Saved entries

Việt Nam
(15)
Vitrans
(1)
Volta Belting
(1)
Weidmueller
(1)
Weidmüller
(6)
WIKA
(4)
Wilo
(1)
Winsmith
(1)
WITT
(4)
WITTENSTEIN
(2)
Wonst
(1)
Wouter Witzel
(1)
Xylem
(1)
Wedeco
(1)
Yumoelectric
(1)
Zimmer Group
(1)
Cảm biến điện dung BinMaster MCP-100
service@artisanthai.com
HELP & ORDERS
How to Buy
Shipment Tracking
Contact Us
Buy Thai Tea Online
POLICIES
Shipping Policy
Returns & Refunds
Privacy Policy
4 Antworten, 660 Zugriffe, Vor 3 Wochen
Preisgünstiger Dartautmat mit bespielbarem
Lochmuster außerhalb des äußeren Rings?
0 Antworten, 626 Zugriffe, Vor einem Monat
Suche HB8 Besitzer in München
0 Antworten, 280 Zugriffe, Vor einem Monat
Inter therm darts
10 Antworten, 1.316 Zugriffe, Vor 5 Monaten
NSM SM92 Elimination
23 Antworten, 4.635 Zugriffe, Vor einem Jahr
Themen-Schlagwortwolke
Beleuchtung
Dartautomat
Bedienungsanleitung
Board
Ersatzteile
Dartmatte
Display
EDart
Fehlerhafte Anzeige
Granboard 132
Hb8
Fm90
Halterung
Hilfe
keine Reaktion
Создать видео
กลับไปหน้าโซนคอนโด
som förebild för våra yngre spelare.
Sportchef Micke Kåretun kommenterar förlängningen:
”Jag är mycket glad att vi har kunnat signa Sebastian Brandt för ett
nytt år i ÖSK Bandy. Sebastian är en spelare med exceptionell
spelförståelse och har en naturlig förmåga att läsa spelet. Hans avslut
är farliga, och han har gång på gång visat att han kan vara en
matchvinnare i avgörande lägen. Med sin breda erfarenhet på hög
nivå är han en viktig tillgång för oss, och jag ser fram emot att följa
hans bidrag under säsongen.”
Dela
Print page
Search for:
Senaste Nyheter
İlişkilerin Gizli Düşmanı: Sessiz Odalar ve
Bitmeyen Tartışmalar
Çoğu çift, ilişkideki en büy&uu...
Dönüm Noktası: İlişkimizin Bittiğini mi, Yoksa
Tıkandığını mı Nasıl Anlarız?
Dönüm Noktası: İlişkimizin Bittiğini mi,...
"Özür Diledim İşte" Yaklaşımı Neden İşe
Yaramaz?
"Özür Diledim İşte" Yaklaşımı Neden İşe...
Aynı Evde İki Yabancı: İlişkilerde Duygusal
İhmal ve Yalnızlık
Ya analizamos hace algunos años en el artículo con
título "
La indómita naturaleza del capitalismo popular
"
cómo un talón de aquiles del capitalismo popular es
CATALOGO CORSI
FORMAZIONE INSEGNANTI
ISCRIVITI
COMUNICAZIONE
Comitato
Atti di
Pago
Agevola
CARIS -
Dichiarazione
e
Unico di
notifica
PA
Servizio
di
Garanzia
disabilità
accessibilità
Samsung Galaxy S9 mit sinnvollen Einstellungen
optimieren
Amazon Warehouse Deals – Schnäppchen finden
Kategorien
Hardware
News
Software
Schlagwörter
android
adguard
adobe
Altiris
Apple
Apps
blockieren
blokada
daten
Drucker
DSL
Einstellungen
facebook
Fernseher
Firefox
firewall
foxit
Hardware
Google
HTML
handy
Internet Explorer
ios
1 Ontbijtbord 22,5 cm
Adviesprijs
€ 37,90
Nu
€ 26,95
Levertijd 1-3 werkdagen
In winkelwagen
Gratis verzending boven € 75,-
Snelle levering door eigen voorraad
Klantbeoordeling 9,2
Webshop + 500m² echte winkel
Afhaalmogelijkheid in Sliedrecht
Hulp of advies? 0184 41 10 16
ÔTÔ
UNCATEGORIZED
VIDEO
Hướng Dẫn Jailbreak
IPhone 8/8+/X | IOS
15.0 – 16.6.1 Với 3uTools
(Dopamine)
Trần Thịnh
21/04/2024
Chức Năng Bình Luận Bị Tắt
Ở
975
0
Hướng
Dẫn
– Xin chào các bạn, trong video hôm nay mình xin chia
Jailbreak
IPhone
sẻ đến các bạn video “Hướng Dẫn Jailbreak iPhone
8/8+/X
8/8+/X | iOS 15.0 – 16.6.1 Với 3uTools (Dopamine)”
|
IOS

■ ACTIVITY:
What this exercise asks for is the data above, retyped exactly.

■ EXERCISE RESPONSE:
Việt Nam
(15)
Vitrans
(1)
Volta Belting
(1)
Weidmueller
(1)
Weidmüller
(6)
WIKA
(4)
Wilo
(1)
Winsmith
(1)
WITT
(4)
WITTENSTEIN
(2)
Wonst
(1)
Wouter Witzel
(1)
Xylem
(1)
Wedeco
(1)
Yumoelectric
(1)
Zimmer Group
(1)
Cảm biến điện dung BinMaster MCP-100
service@artisanthai.com
HELP & ORDERS
How to Buy
Shipment Tracking
Contact Us
Buy Thai Tea Online
POLICIES
Shipping Policy
Returns & Refunds
Privacy Policy
4 Antworten, 660 Zugriffe, Vor 3 Wochen
Preisgünstiger Dartautmat mit bespielbarem
Lochmuster außerhalb des äußeren Rings?
0 Antworten, 626 Zugriffe, Vor einem Monat
Suche HB8 Besitzer in München
0 Antworten, 280 Zugriffe, Vor einem Monat
Inter therm darts
10 Antworten, 1.316 Zugriffe, Vor 5 Monaten
NSM SM92 Elimination
23 Antworten, 4.635 Zugriffe, Vor einem Jahr
Themen-Schlagwortwolke
Beleuchtung
Dartautomat
Bedienungsanleitung
Board
Ersatzteile
Dartmatte
Display
EDart
Fehlerhafte Anzeige
Granboard 132
Hb8
Fm90
Halterung
Hilfe
keine Reaktion
Создать видео
กลับไปหน้าโซนคอนโด
som förebild för våra yngre spelare.
Sportchef Micke Kåretun kommenterar förlängningen:
”Jag är mycket glad att vi har kunnat signa Sebastian Brandt för ett
nytt år i ÖSK Bandy. Sebastian är en spelare med exceptionell
spelförståelse och har en naturlig förmåga att läsa spelet. Hans avslut
är farliga, och han har gång på gång visat att han kan vara en
matchvinnare i avgörande lägen. Med sin breda erfarenhet på hög
nivå är han en viktig tillgång för oss, och jag ser fram emot att följa
hans bidrag under säsongen.”
Dela
Print page
Search for:
Senaste Nyheter
İlişkilerin Gizli Düşmanı: Sessiz Odalar ve
Bitmeyen Tartışmalar
Çoğu çift, ilişkideki en büy&uu...
Dönüm Noktası: İlişkimizin Bittiğini mi, Yoksa
Tıkandığını mı Nasıl Anlarız?
Dönüm Noktası: İlişkimizin Bittiğini mi,...
"Özür Diledim İşte" Yaklaşımı Neden İşe
Yaramaz?
"Özür Diledim İşte" Yaklaşımı Neden İşe...
Aynı Evde İki Yabancı: İlişkilerde Duygusal
İhmal ve Yalnızlık
Ya analizamos hace algunos años en el artículo con
título "
La indómita naturaleza del capitalismo popular
"
cómo un talón de aquiles del capitalismo popular es
CATALOGO CORSI
FORMAZIONE INSEGNANTI
ISCRIVITI
COMUNICAZIONE
Comitato
Atti di
Pago
Agevola
CARIS -
Dichiarazione
e
Unico di
notifica
PA
Servizio
di
Garanzia
disabilità
accessibilità
Samsung Galaxy S9 mit sinnvollen Einstellungen
optimieren
Amazon Warehouse Deals – Schnäppchen finden
Kategorien
Hardware
News
Software
Schlagwörter
android
adguard
adobe
Altiris
Apple
Apps
blockieren
blokada
daten
Drucker
DSL
Einstellungen
facebook
Fernseher
Firefox
firewall
foxit
Hardware
Google
HTML
handy
Internet Explorer
ios
1 Ontbijtbord 22,5 cm
Adviesprijs
€ 37,90
Nu
€ 26,95
Levertijd 1-3 werkdagen
In winkelwagen
Gratis verzending boven € 75,-
Snelle levering door eigen voorraad
Klantbeoordeling 9,2
Webshop + 500m² echte winkel
Afhaalmogelijkheid in Sliedrecht
Hulp of advies? 0184 41 10 16
ÔTÔ
UNCATEGORIZED
VIDEO
Hướng Dẫn Jailbreak
IPhone 8/8+/X | IOS
15.0 – 16.6.1 Với 3uTools
(Dopamine)
Trần Thịnh
21/04/2024
Chức Năng Bình Luận Bị Tắt
Ở
975
0
Hướng
Dẫn
– Xin chào các bạn, trong video hôm nay mình xin chia
Jailbreak
IPhone
sẻ đến các bạn video “Hướng Dẫn Jailbreak iPhone
8/8+/X
8/8+/X | iOS 15.0 – 16.6.1 Với 3uTools (Dopamine)”
|
IOS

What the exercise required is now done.